* **About this exercise**
Write only the number of lines in the records beneath that hold "button".

Bounding box prediction data:
● ● ● ● ●

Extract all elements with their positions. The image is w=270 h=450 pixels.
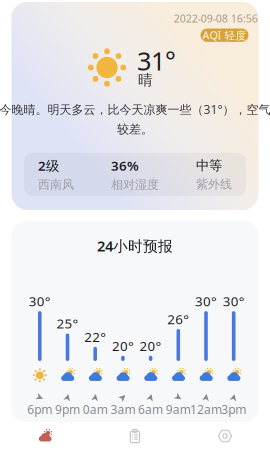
button[interactable]: 设置 (180, 422, 270, 450)
staticText: 30° (195, 292, 217, 310)
staticText: 9am (166, 401, 191, 417)
staticText: 6am (138, 401, 163, 417)
staticText: 20° (140, 337, 162, 355)
staticText: AQI 轻度 (202, 28, 246, 42)
staticText: 30° (223, 292, 245, 310)
staticText: 31° (137, 44, 176, 77)
staticText: 今晚晴。明天多云，比今天凉爽一些（31°），空气 (0, 101, 270, 117)
staticText: 12am (190, 401, 222, 417)
staticText: 较差。 (117, 122, 153, 137)
staticText: 9pm (55, 401, 80, 417)
staticText: 36% (111, 157, 139, 174)
button[interactable]: 天气 (0, 422, 90, 450)
staticText: 6pm (27, 401, 52, 417)
staticText: 25° (56, 315, 78, 332)
staticText: 相对湿度 (111, 178, 159, 192)
staticText: 晴 (138, 71, 153, 89)
staticText: 3pm (221, 401, 246, 417)
staticText: 26° (167, 310, 189, 328)
staticText: 2022-09-08 16:56 (174, 11, 258, 26)
button[interactable]: 城市列表 (90, 422, 180, 450)
staticText: 24小时预报 (97, 236, 173, 256)
staticText: 30° (29, 292, 51, 310)
staticText: 0am (83, 401, 108, 417)
staticText: 西南风 (38, 178, 74, 192)
staticText: 20° (112, 337, 134, 355)
staticText: 22° (84, 328, 106, 346)
button[interactable]: AQI 轻度 (200, 28, 248, 42)
staticText: 紫外线 (196, 177, 232, 192)
staticText: 2级 (38, 157, 59, 174)
staticText: 3am (110, 401, 135, 417)
staticText: 中等 (196, 157, 222, 174)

● ● ● ● ●

* **Expected answer**
4